**ACTIVITY**
All lines in the entries below that hold "data" make up the answer.

★ ★ ★ ★ ★

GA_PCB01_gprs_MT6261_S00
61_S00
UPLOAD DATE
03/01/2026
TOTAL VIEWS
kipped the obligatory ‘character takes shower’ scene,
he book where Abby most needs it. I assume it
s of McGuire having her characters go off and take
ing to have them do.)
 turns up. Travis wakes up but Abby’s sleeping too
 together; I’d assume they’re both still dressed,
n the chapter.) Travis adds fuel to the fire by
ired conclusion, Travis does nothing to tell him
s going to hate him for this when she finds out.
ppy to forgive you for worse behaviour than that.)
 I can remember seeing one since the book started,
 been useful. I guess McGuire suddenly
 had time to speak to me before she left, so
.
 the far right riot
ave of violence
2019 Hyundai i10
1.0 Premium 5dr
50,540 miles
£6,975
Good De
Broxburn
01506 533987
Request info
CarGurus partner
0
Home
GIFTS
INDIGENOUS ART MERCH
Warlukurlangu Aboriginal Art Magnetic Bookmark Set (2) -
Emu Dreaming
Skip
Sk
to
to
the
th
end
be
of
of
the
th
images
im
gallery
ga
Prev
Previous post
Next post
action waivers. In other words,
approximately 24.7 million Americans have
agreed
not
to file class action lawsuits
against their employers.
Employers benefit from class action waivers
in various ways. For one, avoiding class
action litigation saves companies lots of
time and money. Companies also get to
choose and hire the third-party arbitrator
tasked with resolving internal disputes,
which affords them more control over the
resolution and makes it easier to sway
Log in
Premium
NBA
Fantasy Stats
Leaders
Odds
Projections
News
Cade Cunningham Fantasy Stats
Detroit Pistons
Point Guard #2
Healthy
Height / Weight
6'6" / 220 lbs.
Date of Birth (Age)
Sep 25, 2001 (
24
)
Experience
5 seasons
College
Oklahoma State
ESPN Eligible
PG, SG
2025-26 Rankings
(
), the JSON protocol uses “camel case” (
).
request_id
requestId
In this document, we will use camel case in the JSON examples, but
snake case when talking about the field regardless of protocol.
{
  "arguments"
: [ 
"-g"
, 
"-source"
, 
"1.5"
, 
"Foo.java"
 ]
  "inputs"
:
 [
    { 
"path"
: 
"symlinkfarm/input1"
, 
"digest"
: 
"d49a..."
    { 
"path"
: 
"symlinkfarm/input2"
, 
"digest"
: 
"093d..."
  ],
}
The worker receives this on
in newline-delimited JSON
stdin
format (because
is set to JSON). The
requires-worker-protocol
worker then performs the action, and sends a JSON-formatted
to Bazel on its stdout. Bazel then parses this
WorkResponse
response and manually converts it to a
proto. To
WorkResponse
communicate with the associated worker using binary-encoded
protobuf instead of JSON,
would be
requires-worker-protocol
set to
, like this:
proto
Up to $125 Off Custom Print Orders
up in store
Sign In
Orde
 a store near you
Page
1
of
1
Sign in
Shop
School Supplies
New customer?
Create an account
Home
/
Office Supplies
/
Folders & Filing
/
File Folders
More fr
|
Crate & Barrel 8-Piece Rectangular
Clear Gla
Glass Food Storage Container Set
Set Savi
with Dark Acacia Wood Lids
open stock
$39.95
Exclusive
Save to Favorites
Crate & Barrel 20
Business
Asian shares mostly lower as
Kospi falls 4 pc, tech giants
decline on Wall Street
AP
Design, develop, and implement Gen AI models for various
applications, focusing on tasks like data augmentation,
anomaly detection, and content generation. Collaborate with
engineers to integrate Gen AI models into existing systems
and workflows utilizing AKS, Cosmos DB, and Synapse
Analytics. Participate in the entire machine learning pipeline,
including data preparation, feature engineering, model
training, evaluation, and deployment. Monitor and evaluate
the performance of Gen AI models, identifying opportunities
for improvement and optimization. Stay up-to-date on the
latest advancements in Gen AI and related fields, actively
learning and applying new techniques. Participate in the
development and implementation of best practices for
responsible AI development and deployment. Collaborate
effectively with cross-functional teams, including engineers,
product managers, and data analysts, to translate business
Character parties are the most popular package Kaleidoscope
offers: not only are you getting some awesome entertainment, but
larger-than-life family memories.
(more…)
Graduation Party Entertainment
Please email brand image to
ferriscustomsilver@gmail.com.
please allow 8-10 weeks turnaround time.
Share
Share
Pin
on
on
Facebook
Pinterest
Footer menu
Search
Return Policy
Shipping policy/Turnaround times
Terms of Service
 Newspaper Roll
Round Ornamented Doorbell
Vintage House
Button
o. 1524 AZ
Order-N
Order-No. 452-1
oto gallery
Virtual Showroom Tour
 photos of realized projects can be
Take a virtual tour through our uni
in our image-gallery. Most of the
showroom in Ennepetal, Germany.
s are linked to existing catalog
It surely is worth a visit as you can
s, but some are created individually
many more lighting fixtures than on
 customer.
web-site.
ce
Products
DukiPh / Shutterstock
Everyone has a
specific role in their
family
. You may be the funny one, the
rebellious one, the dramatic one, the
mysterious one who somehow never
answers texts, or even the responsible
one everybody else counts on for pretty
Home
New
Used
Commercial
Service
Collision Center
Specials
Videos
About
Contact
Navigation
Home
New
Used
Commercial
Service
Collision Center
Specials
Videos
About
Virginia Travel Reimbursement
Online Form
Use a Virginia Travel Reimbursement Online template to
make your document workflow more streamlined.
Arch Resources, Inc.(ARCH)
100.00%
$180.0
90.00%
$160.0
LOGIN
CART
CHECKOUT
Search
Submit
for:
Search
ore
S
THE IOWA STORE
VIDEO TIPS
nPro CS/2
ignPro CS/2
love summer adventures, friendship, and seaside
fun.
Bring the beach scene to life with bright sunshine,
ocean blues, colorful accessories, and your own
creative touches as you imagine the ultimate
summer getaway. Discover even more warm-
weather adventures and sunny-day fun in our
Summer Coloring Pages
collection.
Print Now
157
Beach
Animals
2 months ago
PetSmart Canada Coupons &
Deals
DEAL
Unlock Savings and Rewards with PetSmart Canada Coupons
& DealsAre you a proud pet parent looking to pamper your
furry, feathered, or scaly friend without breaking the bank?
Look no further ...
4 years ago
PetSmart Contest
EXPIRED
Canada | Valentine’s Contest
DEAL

★ ★ ★ ★ ★

**TASK OUTPUT**
applications, focusing on tasks like data augmentation,
including data preparation, feature engineering, model
product managers, and data analysts, to translate business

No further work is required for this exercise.